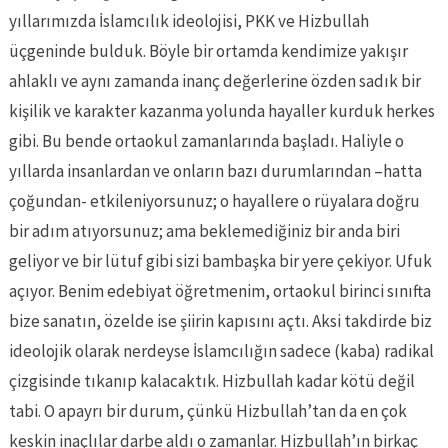
yıllarımızda İslamcılık ideolojisi, PKK ve Hizbullah
üçgeninde bulduk. Böyle bir ortamda kendimize yakışır
ahlaklı ve aynı zamanda inanç değerlerine özden sadık bir
kişilik ve karakter kazanma yolunda hayaller kurduk herkes
gibi. Bu bende ortaokul zamanlarında başladı. Haliyle o
yıllarda insanlardan ve onların bazı durumlarından –hatta
çoğundan- etkileniyorsunuz; o hayallere o rüyalara doğru
bir adım atıyorsunuz; ama beklemediğiniz bir anda biri
geliyor ve bir lütuf gibi sizi bambaşka bir yere çekiyor. Ufuk
açıyor. Benim edebiyat öğretmenim, ortaokul birinci sınıfta
bize sanatın, özelde ise şiirin kapısını açtı. Aksi takdirde biz
ideolojik olarak nerdeyse İslamcılığın sadece (kaba) radikal
çizgisinde tıkanıp kalacaktık. Hizbullah kadar kötü değil
tabi. O apayrı bir durum, çünkü Hizbullah’tan da en çok
keskin inaçlılar darbe aldı o zamanlar. Hizbullah’ın birkaç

→ What you should do
Go through the listing and copy each line with the string "Hizbullah".

→ Task result
yıllarımızda İslamcılık ideolojisi, PKK ve Hizbullah
çizgisinde tıkanıp kalacaktık. Hizbullah kadar kötü değil
tabi. O apayrı bir durum, çünkü Hizbullah’tan da en çok
keskin inaçlılar darbe aldı o zamanlar. Hizbullah’ın birkaç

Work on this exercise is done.